**Your goal**
Reproduce all records below exactly.

**Information given**
##########
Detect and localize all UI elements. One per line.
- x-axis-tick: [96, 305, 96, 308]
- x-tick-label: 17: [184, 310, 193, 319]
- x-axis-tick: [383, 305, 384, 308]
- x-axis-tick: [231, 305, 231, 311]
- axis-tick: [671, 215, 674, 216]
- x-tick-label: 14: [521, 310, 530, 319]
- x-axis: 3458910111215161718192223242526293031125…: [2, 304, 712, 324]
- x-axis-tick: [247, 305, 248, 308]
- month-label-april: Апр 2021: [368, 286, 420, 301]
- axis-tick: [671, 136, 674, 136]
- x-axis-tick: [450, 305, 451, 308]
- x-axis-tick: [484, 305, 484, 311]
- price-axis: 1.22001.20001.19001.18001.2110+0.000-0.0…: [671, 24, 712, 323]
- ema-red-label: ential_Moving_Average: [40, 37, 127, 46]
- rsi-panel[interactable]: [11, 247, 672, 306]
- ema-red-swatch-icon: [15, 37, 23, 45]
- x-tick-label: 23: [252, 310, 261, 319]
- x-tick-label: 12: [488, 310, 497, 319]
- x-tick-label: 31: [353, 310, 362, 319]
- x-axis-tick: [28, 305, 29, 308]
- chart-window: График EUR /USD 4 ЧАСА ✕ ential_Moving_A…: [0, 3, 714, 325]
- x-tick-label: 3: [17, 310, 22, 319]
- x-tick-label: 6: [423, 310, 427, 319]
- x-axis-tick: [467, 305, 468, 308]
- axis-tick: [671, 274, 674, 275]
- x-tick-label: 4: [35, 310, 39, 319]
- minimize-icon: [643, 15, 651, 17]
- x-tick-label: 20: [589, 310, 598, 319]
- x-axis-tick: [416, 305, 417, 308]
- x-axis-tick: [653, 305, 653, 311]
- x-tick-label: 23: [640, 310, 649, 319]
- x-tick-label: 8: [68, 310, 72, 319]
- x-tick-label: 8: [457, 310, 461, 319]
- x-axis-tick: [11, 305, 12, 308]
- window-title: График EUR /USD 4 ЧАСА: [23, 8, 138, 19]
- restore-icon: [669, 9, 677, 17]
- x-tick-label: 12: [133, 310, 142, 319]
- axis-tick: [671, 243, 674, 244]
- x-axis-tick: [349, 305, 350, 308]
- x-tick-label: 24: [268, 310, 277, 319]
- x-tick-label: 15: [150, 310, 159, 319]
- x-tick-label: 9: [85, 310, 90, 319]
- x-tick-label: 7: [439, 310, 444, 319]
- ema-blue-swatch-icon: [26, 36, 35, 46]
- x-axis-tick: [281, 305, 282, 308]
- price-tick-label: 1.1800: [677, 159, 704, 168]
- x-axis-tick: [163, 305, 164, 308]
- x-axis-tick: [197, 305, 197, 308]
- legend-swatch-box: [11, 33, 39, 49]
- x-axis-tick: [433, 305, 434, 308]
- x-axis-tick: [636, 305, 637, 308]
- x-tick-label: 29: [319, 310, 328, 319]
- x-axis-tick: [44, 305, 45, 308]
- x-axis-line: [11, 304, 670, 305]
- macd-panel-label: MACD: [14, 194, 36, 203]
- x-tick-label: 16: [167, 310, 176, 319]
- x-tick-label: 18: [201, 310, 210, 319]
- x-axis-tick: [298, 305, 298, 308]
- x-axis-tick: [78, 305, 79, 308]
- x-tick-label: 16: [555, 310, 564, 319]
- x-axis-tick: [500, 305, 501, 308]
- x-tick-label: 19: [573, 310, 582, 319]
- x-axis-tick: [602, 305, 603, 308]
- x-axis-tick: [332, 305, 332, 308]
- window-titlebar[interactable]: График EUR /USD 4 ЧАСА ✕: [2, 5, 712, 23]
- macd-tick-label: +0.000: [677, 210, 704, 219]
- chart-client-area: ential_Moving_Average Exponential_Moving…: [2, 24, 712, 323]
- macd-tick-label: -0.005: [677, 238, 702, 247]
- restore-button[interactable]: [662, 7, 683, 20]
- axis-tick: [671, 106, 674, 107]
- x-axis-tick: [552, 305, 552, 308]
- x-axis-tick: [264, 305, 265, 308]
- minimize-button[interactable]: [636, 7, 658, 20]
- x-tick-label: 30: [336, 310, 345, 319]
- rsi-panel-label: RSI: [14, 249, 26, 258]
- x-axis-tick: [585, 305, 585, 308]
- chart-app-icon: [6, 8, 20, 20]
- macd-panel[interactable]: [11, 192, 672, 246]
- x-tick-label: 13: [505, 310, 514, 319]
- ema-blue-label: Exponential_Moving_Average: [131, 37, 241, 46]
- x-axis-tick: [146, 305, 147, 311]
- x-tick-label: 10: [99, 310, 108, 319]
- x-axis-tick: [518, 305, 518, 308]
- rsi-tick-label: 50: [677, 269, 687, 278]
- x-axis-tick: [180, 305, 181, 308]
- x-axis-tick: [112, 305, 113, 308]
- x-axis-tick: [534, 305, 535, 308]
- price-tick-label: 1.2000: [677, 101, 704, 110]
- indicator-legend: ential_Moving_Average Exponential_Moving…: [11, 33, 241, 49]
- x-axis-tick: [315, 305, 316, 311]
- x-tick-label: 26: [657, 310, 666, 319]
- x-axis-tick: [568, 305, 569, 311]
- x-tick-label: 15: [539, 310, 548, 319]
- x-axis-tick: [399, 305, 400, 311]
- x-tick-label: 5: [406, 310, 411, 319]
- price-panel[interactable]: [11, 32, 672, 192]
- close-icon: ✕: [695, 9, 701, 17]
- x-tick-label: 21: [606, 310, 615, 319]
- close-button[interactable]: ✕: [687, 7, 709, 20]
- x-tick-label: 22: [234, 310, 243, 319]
##########
**Your response**
Detect and localize all UI elements. One per line.
- x-axis-tick: [96, 305, 96, 308]
- x-tick-label: 17: [184, 310, 193, 319]
- x-axis-tick: [383, 305, 384, 308]
- x-axis-tick: [231, 305, 231, 311]
- axis-tick: [671, 215, 674, 216]
- x-tick-label: 14: [521, 310, 530, 319]
- x-axis: 3458910111215161718192223242526293031125…: [2, 304, 712, 324]
- x-axis-tick: [247, 305, 248, 308]
- month-label-april: Апр 2021: [368, 286, 420, 301]
- axis-tick: [671, 136, 674, 136]
- x-axis-tick: [450, 305, 451, 308]
- x-axis-tick: [484, 305, 484, 311]
- price-axis: 1.22001.20001.19001.18001.2110+0.000-0.0…: [671, 24, 712, 323]
- ema-red-label: ential_Moving_Average: [40, 37, 127, 46]
- rsi-panel[interactable]: [11, 247, 672, 306]
- ema-red-swatch-icon: [15, 37, 23, 45]
- x-tick-label: 23: [252, 310, 261, 319]
- x-tick-label: 12: [488, 310, 497, 319]
- x-tick-label: 31: [353, 310, 362, 319]
- x-axis-tick: [28, 305, 29, 308]
- chart-window: График EUR /USD 4 ЧАСА ✕ ential_Moving_A…: [0, 3, 714, 325]
- x-tick-label: 3: [17, 310, 22, 319]
- x-tick-label: 6: [423, 310, 427, 319]
- x-axis-tick: [467, 305, 468, 308]
- axis-tick: [671, 274, 674, 275]
- x-tick-label: 4: [35, 310, 39, 319]
- minimize-icon: [643, 15, 651, 17]
- x-tick-label: 20: [589, 310, 598, 319]
- x-axis-tick: [416, 305, 417, 308]
- x-axis-tick: [653, 305, 653, 311]
- x-tick-label: 23: [640, 310, 649, 319]
- x-tick-label: 8: [68, 310, 72, 319]
- x-tick-label: 8: [457, 310, 461, 319]
- x-axis-tick: [11, 305, 12, 308]
- window-title: График EUR /USD 4 ЧАСА: [23, 8, 138, 19]
- restore-icon: [669, 9, 677, 17]
- x-tick-label: 12: [133, 310, 142, 319]
- axis-tick: [671, 243, 674, 244]
- x-axis-tick: [349, 305, 350, 308]
- x-tick-label: 24: [268, 310, 277, 319]
- x-tick-label: 15: [150, 310, 159, 319]
- x-tick-label: 9: [85, 310, 90, 319]
- x-tick-label: 7: [439, 310, 444, 319]
- ema-blue-swatch-icon: [26, 36, 35, 46]
- x-axis-tick: [281, 305, 282, 308]
- price-tick-label: 1.1800: [677, 159, 704, 168]
- x-axis-tick: [163, 305, 164, 308]
- x-axis-tick: [197, 305, 197, 308]
- legend-swatch-box: [11, 33, 39, 49]
- x-axis-tick: [433, 305, 434, 308]
- x-axis-tick: [636, 305, 637, 308]
- x-tick-label: 29: [319, 310, 328, 319]
- x-axis-tick: [44, 305, 45, 308]
- x-axis-line: [11, 304, 670, 305]
- macd-panel-label: MACD: [14, 194, 36, 203]
- x-tick-label: 16: [167, 310, 176, 319]
- x-tick-label: 18: [201, 310, 210, 319]
- x-axis-tick: [298, 305, 298, 308]
- x-axis-tick: [78, 305, 79, 308]
- x-tick-label: 16: [555, 310, 564, 319]
- x-axis-tick: [500, 305, 501, 308]
- x-tick-label: 19: [573, 310, 582, 319]
- x-axis-tick: [602, 305, 603, 308]
- x-axis-tick: [332, 305, 332, 308]
- window-titlebar[interactable]: График EUR /USD 4 ЧАСА ✕: [2, 5, 712, 23]
- macd-tick-label: +0.000: [677, 210, 704, 219]
- chart-client-area: ential_Moving_Average Exponential_Moving…: [2, 24, 712, 323]
- macd-tick-label: -0.005: [677, 238, 702, 247]
- restore-button[interactable]: [662, 7, 683, 20]
- axis-tick: [671, 106, 674, 107]
- x-axis-tick: [552, 305, 552, 308]
- x-axis-tick: [264, 305, 265, 308]
- minimize-button[interactable]: [636, 7, 658, 20]
- x-tick-label: 30: [336, 310, 345, 319]
- rsi-panel-label: RSI: [14, 249, 26, 258]
- x-axis-tick: [585, 305, 585, 308]
- chart-app-icon: [6, 8, 20, 20]
- macd-panel[interactable]: [11, 192, 672, 246]
- x-tick-label: 13: [505, 310, 514, 319]
- ema-blue-label: Exponential_Moving_Average: [131, 37, 241, 46]
- x-axis-tick: [146, 305, 147, 311]
- x-tick-label: 10: [99, 310, 108, 319]
- x-axis-tick: [518, 305, 518, 308]
- rsi-tick-label: 50: [677, 269, 687, 278]
- x-axis-tick: [180, 305, 181, 308]
- x-axis-tick: [112, 305, 113, 308]
- x-axis-tick: [534, 305, 535, 308]
- price-tick-label: 1.2000: [677, 101, 704, 110]
- indicator-legend: ential_Moving_Average Exponential_Moving…: [11, 33, 241, 49]
- x-axis-tick: [315, 305, 316, 311]
- x-tick-label: 26: [657, 310, 666, 319]
- x-axis-tick: [568, 305, 569, 311]
- x-tick-label: 15: [539, 310, 548, 319]
- x-axis-tick: [399, 305, 400, 311]
- x-tick-label: 5: [406, 310, 411, 319]
- price-panel[interactable]: [11, 32, 672, 192]
- close-icon: ✕: [695, 9, 701, 17]
- x-tick-label: 21: [606, 310, 615, 319]
- close-button[interactable]: ✕: [687, 7, 709, 20]
- x-tick-label: 22: [234, 310, 243, 319]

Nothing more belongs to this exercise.